OpenGL ES 3.0
OpenGL ES is a simplified version of OpenGL, it eliminates redundancy, providing both ⼀ easy-to-learn and easier to implement the library in the mobile graphics hardware.
OpenGL ES 3.0 to achieve a graphics pipeline having a programmable shader functions, composed of two specifications: OpenGL ES 3.0 API Specification 3.0 and OpenGL ES shading language specification (OpenGL ES SL). The following figure shows OpenGL ES 3.0 graphics pipeline.
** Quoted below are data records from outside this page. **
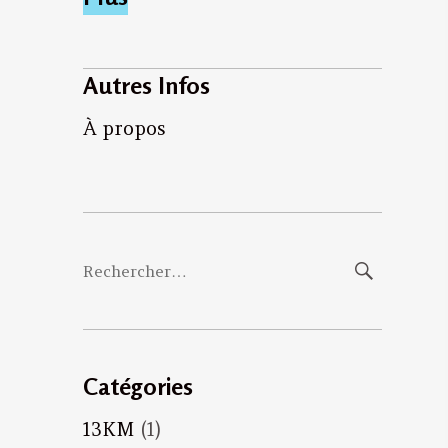
Autres Infos
À propos
Rechercher :
Catégories
13KM
(1)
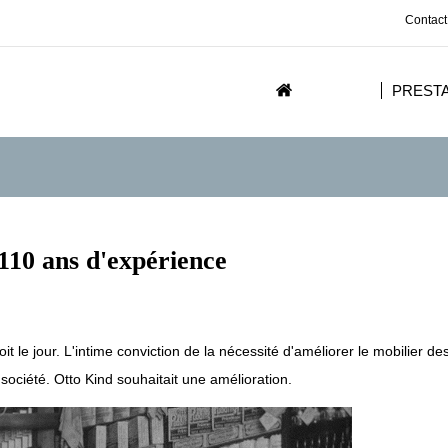
Contact
PREST
110 ans d'expérience
le jour. L'intime conviction de la nécessité d'améliorer le mobilier de
société. Otto Kind souhaitait une amélioration.
Go to slide 2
FIG yellow background filled with a block representation of programmable pipeline stage in OpenGL ES 3.0.
1. The vertex shader
Vertex shader implements a general purpose programmable vertex method of operation.
Input vertex shader comprises:
- Shader program - Description vertex shader program code for performing an operation on the source or executable file vertex.
- Vertex shader input (or attribute) - vertex data of each vertex in the array provided.
- Unified variable (uniform) - the vertex (or fragment thereof) of the constant data shader.
Sampler - a variable that represents a specific type of uniform texture vertex shader.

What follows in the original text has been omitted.